Клыч стащил рукавицу, поскрёб рукой подбородок.
— А что, княже, это мысль. Попробуем!
— Не пробовать надо, Клыч, а сделать.
Послышался конский топот, и из-за угла ближнего строения вывернулся князь Роман Ингваревич. Ладно, хотя бы он в Рязани, подумал князь Юрий. Всё подмога.
— Сделали?
— Всё сделали, как тобой говорено, Юрий Ингваревич. Мешки наморозили и в воротах склали.
Юрий чуть усмехнулся. Это была идея самого князя Романа — набить дерюжные мешки соломой вперемешку с мокрым песком и сложить их наподобие кирпичей в воротном проёме, оставив только узкий проход. За пару дней этот завал промёрзнет насквозь и станет прочнее каменной кладки, так что ворота не выбить даже окованным сталью тараном.
— Ну молодцы. Принимайтесь детинец леденить. И ещё вот что… Проверь-ка тот лаз. Ну, ты понял.
— Понял, — чуть подумав, сказал князь Роман. — Сам пройду.
— Давай, брате. Надеюсь на тебя.
Воевода напялил рукавицу, одновременно придерживая конька, который устал стоять без движения.
— Когда их ждать-то, завтра?
— Непременно. Вряд ли будет Батыга тянуть, иначе сожрёт его орда самого, тут одного корма сколько надобно!

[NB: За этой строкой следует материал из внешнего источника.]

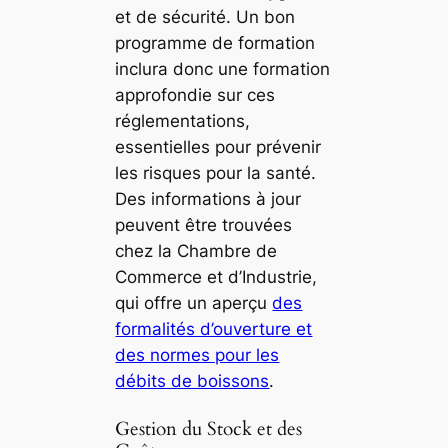
et de sécurité. Un bon
programme de formation
inclura donc une formation
approfondie sur ces
réglementations,
essentielles pour prévenir
les risques pour la santé.
Des informations à jour
peuvent être trouvées
chez la Chambre de
Commerce et d’Industrie,
qui offre un aperçu
des
formalités d’ouverture et
des normes pour les
débits de boissons
.
Gestion du Stock et des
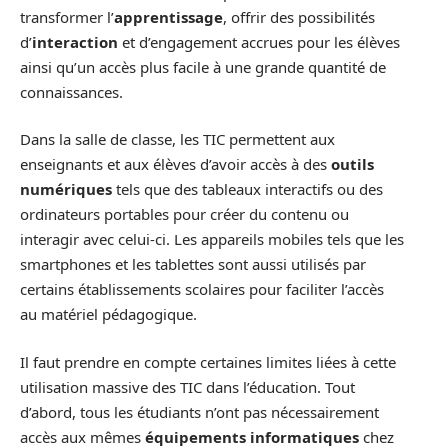
transformer l’
apprentissage
, offrir des possibilités
d’
interaction
et d’engagement accrues pour les élèves
ainsi qu’un accès plus facile à une grande quantité de
connaissances.
Dans la salle de classe, les TIC permettent aux
enseignants et aux élèves d’avoir accès à des
outils
numériques
tels que des tableaux interactifs ou des
ordinateurs portables pour créer du contenu ou
interagir avec celui-ci. Les appareils mobiles tels que les
smartphones et les tablettes sont aussi utilisés par
certains établissements scolaires pour faciliter l’accès
au matériel pédagogique.
Il faut prendre en compte certaines limites liées à cette
utilisation massive des TIC dans l’éducation. Tout
d’abord, tous les étudiants n’ont pas nécessairement
accès aux mêmes
équipements informatiques
chez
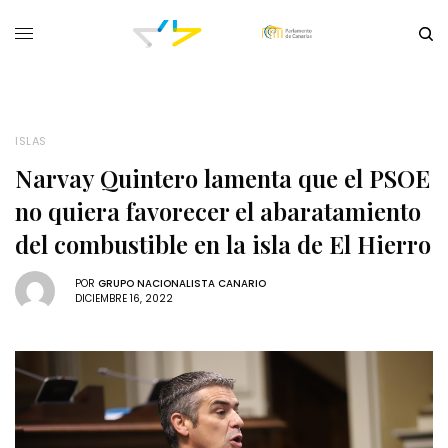
ISLAS
Narvay Quintero lamenta que el PSOE
no quiera favorecer el abaratamiento
del combustible en la isla de El Hierro
POR
GRUPO NACIONALISTA CANARIO
DICIEMBRE 16, 2022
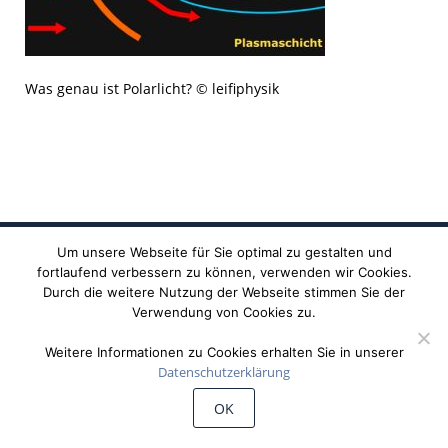
Was genau ist Polarlicht? © leifiphysik
Um unsere Webseite für Sie optimal zu gestalten und
fortlaufend verbessern zu können, verwenden wir Cookies.
Durch die weitere Nutzung der Webseite stimmen Sie der
Verwendung von Cookies zu.
Weitere Informationen zu Cookies erhalten Sie in unserer
Datenschutzerklärung
©
Wiechert'sche Erdbebenwarte Göttingen
OK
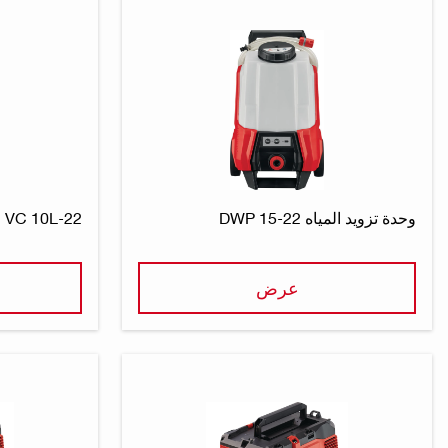
وحدة تزويد المياه DWP 15-22
VC 10L-22 مكنسة كهربائية شحن
عرض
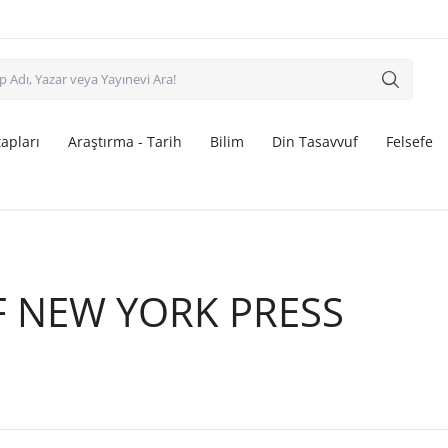
apları
Araştırma - Tarih
Bilim
Din Tasavvuf
Felsefe
F NEW YORK PRESS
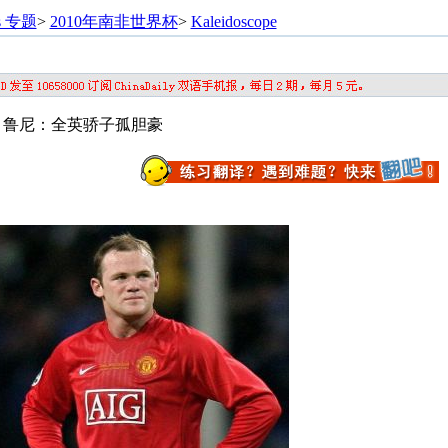
s 专题
>
2010年南非世界杯
>
Kaleidoscope
e hope 鲁尼：全英骄子孤胆豪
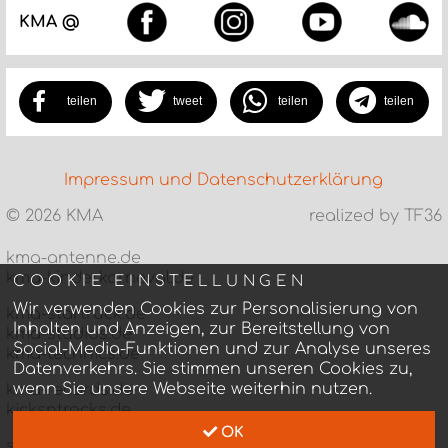
KMA @
teilen
tweet
teilen
teilen
Impressum und Datenschutzerklärung
©
2026 KMA
realized by TF36
kma-antenne.de
kma-kinderkarneval.de
COOKIE EINSTELLUNGEN
Wir verwenden Cookies zur Personalisierung von
kma-startruck.de
Inhalten und Anzeigen, zur Bereitstellung von
kma-studios.de
Social-Media-Funktionen und zur Analyse unseres
kma-technics.de
Datenverkehrs. Sie stimmen unseren Cookies zu,
wenn Sie unsere Webseite weiterhin nutzen.
kma-records.de
kicksntracks.de
OK
statthausboecklerpark.de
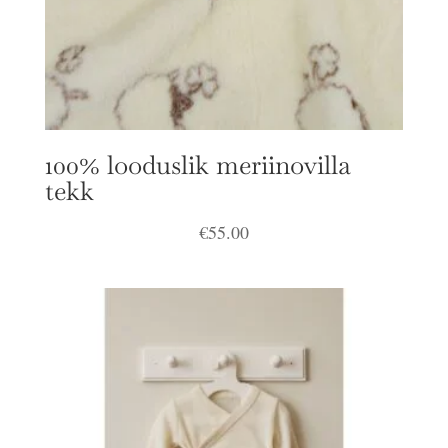
100% looduslik meriinovilla
tekk
€
55.00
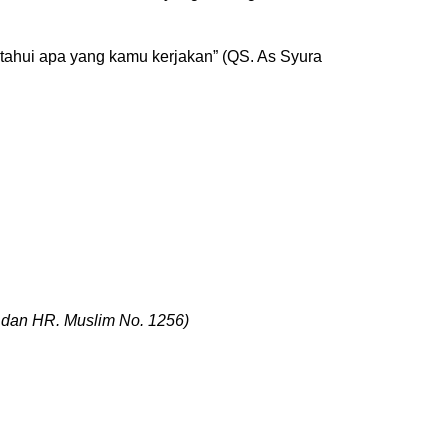
hui apa yang kamu kerjakan” (QS. As Syura
2 dan HR. Muslim No. 1256)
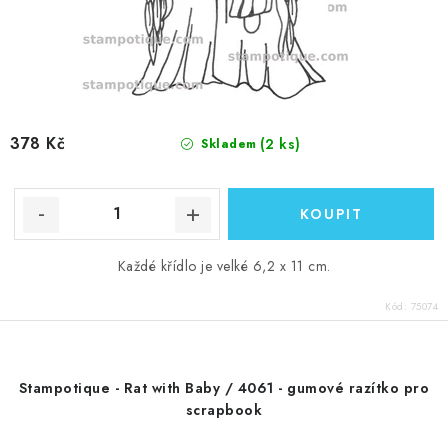
378 Kč
(2 ks)
Skladem
Každé křídlo je velké 6,2 x 11 cm.
Kód:
75074
Stampotique - Rat with Baby / 4061 - gumové razítko pro
scrapbook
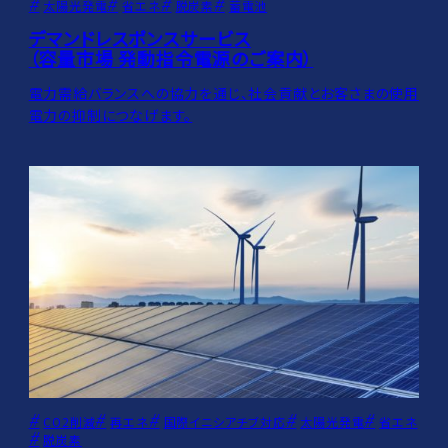
太陽光発電
省エネ
脱炭素
蓄電池
デマンドレスポンスサービス
（容量市場 発動指令電源のご案内）
電力需給バランスへの協力を通じ、社会貢献とお客さまの使用
電力の抑制につなげます。
CO2削減
再エネ
国際イニシアチブ対応
太陽光発電
省エネ
脱炭素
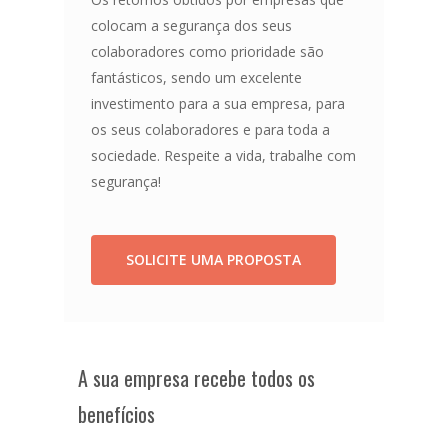
colocam a segurança dos seus
colaboradores como prioridade são
fantásticos, sendo um excelente
investimento para a sua empresa, para
os seus colaboradores e para toda a
sociedade. Respeite a vida, trabalhe com
segurança!
SOLICITE UMA PROPOSTA
A sua empresa recebe todos os
benefícios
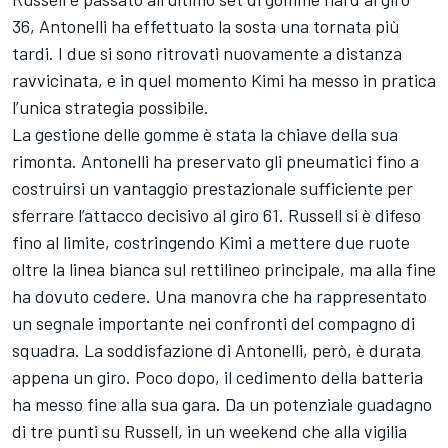
36, Antonelli ha effettuato la sosta una tornata più
tardi. I due si sono ritrovati nuovamente a distanza
ravvicinata, e in quel momento Kimi ha messo in pratica
l’unica strategia possibile.
La gestione delle gomme è stata la chiave della sua
rimonta. Antonelli ha preservato gli pneumatici fino a
costruirsi un vantaggio prestazionale sufficiente per
sferrare l’attacco decisivo al giro 61. Russell si è difeso
fino al limite, costringendo Kimi a mettere due ruote
oltre la linea bianca sul rettilineo principale, ma alla fine
ha dovuto cedere. Una manovra che ha rappresentato
un segnale importante nei confronti del compagno di
squadra. La soddisfazione di Antonelli, però, è durata
appena un giro. Poco dopo, il cedimento della batteria
ha messo fine alla sua gara. Da un potenziale guadagno
di tre punti su Russell, in un weekend che alla vigilia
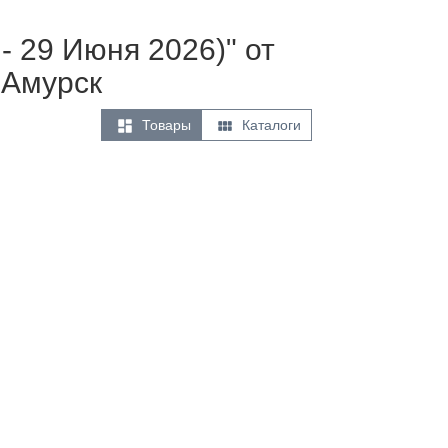
- 29 Июня 2026)" от
 Амурск


Товары
Каталоги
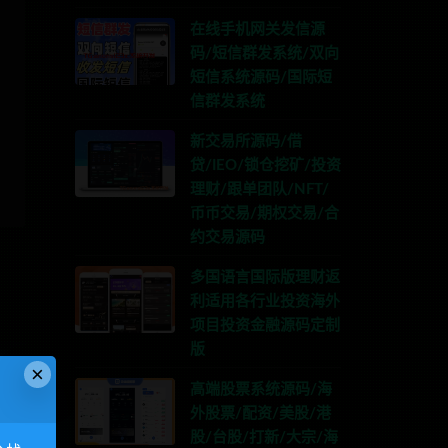
在线手机网关发信源
码/短信群发系统/双向
短信系统源码/国际短
信群发系统
新交易所源码/借
贷/IEO/锁仓挖矿/投资
理财/跟单团队/NFT/
币币交易/期权交易/合
约交易源码
多国语言国际版理财返
利适用各行业投资海外
项目投资金融源码定制
版
×
高端股票系统源码/海
外股票/配资/美股/港
股/台股/打新/大宗/海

— Тогда так, княже. Надобно нам прекратить все работы, чуть стемнеет. И мужикам спать-отдыхать. Мыслю я, осада будет жестокая, так что силёнки поберечь надобно.
Князь Юрий поморщился, перехватив сильно занывшую руку.
— А работать кто будет? Не доделано ни хрена…
— А что толку, ежели завтра уже ратники от усталости падать начнут?
Князь Юрий тяжко вздохнул. Всё бесполезно… Всё.
— Ладно, воевода. Прав ты, опять прав. Так и сделаем.
Владыка Иосиф отставил счёты, отложил бумаги и перо. Потёр переносицу. Ладно, остальное завтра…
Да, дела шли неплохо. Иосиф ещё раз похвалил себя за правильно выбранную линию. Он с самого начала жёстко стал добиваться увеличения доходов владычной казны, и неустанные труды в этом направлении уже начали приносить плоды. Давно ли заступил на свой пост митрополит Иосиф? А уже в полтора раза увеличил доходы по сравнению с предшественником своим, и есть ещё немалые резервы… Да, что ни говори, эта Руссия страна несметных богатств, только дикари здешние неповоротливы, и не так-то легко взять те богатства…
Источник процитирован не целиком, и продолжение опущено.